We’ve all taken a great photo only to realize there’s an unfortunate person (or dog) lurking in the background. Luckily, Adobe Photoshop has a tool built specifically for this sticky situation. The content-aware patch tool takes image data from another part of your photo and covers another section of the photo with it. This tool is perfect for removing blemishes from skin, deleting standalone background elements, and of course, erasing photobombers. To use the patch tool (), hold down on your spot healing brush to find it in the toolbar. Then, draw an outline around the undesirable part of the photo. Click the center of this newly-created shape and drag it to a part of the photo that masks the object, as shown below.
Using the tool is simple, but there are a few tricks to making it work best!

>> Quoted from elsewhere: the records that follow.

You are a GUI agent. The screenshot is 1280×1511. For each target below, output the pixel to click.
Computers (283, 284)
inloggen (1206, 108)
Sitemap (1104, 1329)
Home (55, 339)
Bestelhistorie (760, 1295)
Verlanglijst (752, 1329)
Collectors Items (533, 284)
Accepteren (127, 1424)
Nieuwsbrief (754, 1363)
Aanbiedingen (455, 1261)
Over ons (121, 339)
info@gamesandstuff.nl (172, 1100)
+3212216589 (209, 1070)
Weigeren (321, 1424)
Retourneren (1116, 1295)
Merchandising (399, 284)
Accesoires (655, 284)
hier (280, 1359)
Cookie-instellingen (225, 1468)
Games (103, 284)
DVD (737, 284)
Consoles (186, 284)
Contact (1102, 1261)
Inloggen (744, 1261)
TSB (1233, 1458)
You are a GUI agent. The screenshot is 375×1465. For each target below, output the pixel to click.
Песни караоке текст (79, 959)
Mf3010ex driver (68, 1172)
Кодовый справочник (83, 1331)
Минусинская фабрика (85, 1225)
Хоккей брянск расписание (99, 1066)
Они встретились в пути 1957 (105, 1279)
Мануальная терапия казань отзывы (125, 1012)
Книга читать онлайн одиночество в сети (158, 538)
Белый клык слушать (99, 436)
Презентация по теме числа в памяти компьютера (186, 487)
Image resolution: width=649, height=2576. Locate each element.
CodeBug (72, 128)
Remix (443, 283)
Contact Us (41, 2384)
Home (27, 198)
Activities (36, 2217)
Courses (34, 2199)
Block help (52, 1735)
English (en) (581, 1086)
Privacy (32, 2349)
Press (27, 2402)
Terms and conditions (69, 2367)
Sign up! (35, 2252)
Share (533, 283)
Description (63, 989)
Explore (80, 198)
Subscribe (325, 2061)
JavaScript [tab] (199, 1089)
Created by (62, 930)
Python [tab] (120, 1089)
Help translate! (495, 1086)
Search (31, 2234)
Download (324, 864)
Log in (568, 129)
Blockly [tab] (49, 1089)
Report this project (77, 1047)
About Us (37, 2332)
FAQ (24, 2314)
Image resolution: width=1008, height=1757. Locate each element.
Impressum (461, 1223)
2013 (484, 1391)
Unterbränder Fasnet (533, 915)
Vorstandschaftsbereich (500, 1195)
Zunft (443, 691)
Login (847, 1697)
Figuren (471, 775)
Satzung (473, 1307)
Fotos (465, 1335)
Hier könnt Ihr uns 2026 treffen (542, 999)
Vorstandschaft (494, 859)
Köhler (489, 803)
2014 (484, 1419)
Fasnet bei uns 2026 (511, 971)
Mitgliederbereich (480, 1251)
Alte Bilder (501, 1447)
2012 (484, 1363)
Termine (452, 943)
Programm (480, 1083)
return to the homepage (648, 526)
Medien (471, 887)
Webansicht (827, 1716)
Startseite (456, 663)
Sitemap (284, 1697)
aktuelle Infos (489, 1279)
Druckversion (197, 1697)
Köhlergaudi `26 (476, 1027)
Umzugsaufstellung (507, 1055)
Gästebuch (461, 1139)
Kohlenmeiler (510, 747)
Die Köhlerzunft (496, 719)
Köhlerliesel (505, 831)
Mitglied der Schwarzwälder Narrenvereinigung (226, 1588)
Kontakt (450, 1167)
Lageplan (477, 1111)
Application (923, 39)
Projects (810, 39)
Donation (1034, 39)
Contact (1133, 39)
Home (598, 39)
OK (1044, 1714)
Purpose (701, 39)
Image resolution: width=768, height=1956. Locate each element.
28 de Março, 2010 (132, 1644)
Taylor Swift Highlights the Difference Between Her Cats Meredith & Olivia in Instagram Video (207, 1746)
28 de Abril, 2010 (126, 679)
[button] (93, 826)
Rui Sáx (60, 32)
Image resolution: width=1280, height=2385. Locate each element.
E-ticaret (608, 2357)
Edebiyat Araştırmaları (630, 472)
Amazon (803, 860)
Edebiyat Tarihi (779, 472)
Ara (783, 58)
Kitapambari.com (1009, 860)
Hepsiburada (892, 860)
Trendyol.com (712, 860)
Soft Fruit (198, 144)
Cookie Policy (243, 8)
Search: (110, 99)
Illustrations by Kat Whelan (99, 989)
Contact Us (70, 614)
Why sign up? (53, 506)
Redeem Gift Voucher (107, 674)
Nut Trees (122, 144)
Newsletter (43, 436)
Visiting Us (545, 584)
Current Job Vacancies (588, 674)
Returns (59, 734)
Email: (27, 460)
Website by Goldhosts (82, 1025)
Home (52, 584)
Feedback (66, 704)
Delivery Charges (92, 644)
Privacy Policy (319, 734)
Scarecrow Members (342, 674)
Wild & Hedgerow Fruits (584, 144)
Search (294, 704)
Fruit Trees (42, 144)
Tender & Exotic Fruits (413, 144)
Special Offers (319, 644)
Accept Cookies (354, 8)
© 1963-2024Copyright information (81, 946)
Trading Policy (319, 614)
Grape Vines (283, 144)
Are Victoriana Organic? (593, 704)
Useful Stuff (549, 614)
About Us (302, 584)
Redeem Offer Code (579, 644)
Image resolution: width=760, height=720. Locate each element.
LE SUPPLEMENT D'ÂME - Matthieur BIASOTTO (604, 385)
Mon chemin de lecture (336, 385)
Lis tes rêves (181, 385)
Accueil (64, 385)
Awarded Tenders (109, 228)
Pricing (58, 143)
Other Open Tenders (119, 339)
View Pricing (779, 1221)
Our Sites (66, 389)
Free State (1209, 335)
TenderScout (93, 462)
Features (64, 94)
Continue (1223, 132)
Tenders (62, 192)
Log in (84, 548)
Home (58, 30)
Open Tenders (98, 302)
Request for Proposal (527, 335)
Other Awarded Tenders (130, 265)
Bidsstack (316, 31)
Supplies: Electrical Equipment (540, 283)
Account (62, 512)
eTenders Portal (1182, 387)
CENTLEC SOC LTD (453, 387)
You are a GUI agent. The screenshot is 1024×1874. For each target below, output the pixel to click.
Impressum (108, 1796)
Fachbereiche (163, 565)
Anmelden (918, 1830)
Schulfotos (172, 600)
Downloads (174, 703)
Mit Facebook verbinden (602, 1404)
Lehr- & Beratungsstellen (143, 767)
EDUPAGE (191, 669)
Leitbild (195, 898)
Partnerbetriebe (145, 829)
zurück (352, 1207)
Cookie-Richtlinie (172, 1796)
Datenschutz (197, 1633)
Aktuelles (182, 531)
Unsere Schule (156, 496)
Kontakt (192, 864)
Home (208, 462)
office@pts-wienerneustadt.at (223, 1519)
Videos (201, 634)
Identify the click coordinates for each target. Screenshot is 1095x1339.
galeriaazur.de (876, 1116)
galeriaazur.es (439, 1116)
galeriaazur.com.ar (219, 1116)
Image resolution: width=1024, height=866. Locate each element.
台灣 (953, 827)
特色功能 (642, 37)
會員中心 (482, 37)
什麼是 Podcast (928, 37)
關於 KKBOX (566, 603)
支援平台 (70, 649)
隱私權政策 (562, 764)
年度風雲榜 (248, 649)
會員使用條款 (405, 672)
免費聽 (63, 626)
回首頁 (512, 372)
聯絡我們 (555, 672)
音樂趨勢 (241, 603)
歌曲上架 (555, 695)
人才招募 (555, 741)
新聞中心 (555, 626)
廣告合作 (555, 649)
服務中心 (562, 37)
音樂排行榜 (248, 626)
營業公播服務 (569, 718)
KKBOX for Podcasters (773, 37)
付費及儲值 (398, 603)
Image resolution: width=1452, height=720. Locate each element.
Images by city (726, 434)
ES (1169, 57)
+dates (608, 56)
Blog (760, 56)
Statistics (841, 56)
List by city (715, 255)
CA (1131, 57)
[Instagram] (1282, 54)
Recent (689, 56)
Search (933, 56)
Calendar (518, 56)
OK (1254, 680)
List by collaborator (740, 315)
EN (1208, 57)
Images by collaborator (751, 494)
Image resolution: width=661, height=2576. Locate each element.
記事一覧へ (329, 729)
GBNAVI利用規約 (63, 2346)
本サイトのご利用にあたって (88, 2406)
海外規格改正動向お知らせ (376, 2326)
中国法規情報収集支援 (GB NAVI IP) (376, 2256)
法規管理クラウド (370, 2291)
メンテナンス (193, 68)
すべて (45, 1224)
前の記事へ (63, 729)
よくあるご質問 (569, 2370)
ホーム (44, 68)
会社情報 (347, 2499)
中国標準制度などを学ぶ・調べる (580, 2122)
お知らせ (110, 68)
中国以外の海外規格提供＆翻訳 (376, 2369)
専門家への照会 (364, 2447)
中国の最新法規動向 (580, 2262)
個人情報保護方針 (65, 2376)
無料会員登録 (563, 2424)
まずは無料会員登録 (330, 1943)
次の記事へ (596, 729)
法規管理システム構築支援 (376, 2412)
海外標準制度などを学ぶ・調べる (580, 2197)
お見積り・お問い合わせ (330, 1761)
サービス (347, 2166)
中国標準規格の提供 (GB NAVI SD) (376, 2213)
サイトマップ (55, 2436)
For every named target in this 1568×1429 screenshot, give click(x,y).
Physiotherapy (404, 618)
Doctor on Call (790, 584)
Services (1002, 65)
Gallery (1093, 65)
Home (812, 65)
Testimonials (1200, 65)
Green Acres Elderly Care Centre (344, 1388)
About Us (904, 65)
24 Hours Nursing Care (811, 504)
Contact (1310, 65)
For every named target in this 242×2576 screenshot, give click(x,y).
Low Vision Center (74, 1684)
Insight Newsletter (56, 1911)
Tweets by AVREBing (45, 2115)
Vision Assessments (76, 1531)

- Remove people/objects in small sections, if possible.
It’s easier to find replacement data in a photo for small areas, so if you’re removing a couple separate elements, you’ll find better results by splitting them up. In the image below, I wouldn’t have been able to replace the full group of people if I had selected them all at once, since the part of the image I wanted to duplicate was so narrow.
- Make sure you don’t accidentally touch the people (or dogs) when drawing your box.
If you draw your bounding box too close and overlap any pixels of the unwanted object, you’ll end up with a ghost of the original image! The patch tool does this on purpose because it works with “content-aware” technology, which attempts to blend any elements into looking more natural in an image. Be sure to leave a slight barrier around the people or elements you are removing to ensure that you delete everything.
- Don’t forget to edit out people’s shadows, too. It might seem obvious, but you don’t want a sloppy editing job! Make sure the final result of your image looks as if the photobombers were never there.